> Work request:
Give back exactly the line containing "Sell houses" together with all the lines after it, ending at the final line below.

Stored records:
+ + + +

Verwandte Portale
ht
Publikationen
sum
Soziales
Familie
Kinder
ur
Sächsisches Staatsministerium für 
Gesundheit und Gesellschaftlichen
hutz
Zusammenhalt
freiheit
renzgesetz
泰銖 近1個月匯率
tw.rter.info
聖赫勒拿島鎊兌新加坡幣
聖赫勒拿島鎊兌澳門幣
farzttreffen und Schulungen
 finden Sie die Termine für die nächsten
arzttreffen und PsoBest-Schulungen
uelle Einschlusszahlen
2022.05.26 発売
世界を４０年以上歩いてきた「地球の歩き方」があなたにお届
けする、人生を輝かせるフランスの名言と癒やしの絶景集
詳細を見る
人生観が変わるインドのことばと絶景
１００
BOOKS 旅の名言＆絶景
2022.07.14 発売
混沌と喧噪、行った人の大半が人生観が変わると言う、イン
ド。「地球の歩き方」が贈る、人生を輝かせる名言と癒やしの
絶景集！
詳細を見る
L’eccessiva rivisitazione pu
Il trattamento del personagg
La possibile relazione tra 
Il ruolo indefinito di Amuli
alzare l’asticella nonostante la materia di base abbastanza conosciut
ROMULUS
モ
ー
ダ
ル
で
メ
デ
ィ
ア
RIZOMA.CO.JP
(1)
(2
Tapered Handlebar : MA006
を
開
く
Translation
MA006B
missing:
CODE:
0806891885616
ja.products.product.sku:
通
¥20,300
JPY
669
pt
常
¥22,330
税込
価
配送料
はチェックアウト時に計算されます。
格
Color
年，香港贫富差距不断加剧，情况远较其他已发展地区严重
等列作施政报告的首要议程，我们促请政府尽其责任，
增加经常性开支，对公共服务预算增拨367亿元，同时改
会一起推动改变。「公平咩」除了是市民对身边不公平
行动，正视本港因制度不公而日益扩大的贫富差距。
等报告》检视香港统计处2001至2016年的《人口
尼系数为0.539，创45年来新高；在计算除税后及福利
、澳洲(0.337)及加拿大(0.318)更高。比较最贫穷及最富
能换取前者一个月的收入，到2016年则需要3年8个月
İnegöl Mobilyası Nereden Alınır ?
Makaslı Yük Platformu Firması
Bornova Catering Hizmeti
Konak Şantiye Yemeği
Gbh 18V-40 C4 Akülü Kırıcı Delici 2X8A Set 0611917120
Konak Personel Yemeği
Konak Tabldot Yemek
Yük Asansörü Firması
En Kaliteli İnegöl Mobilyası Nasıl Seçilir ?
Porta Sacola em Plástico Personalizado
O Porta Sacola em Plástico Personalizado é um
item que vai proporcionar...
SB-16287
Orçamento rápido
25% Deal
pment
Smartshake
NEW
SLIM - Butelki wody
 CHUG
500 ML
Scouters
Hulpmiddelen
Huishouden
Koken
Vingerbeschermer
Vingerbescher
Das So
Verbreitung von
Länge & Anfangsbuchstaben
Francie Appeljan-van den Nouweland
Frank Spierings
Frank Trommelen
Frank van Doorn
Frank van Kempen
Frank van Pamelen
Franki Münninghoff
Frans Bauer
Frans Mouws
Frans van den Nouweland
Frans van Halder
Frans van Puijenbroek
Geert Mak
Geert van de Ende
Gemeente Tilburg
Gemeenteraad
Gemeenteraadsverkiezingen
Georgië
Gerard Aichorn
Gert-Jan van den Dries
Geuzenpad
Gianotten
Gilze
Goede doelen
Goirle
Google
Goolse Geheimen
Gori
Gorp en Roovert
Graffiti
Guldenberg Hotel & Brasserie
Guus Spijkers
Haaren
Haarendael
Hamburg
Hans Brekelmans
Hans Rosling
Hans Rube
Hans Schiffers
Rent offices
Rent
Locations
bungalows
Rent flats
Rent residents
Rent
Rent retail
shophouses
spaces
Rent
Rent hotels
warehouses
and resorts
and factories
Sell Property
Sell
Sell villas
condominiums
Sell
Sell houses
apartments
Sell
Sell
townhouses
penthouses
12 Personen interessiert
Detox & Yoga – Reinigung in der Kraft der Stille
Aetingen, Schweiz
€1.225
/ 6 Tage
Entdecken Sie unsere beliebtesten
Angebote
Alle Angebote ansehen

+ + + +

> Reply to the exercise:
Sell houses
apartments
Sell
Sell
townhouses
penthouses
12 Personen interessiert
Detox & Yoga – Reinigung in der Kraft der Stille
Aetingen, Schweiz
€1.225
/ 6 Tage
Entdecken Sie unsere beliebtesten
Angebote
Alle Angebote ansehen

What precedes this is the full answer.